- **WHAT YOU WILL DO**:
This exercise asks for the entries to be repeated exactly, without their images.

- **MATERIAL FOR THE TASK**:
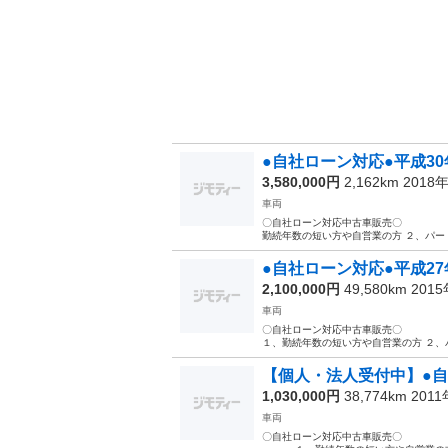
●自社ローン対応●平成
3,580,000円
2,162km 2018
車両
〇自社ローン対応中古
勤続年数の短い方や自営業の方 ２、パー
●自社ローン対応●平成27年
2,100,000円
49,580km 201
車両
〇自社ローン対応中
１、勤続年数の短い方や自営業の方 ２、
【個人・法人受付中】●自社
1,030,000円
38,774km 201
車両
〇自社ローン対応中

- **YOUR SOLUTION**:
●自社ローン対応●平成
3,580,000円
2,162km 2018
車両
〇自社ローン対応中古
勤続年数の短い方や自営業の方 ２、パー
●自社ローン対応●平成27年
2,100,000円
49,580km 201
車両
〇自社ローン対応中
１、勤続年数の短い方や自営業の方 ２、
【個人・法人受付中】●自社
1,030,000円
38,774km 201
車両
〇自社ローン対応中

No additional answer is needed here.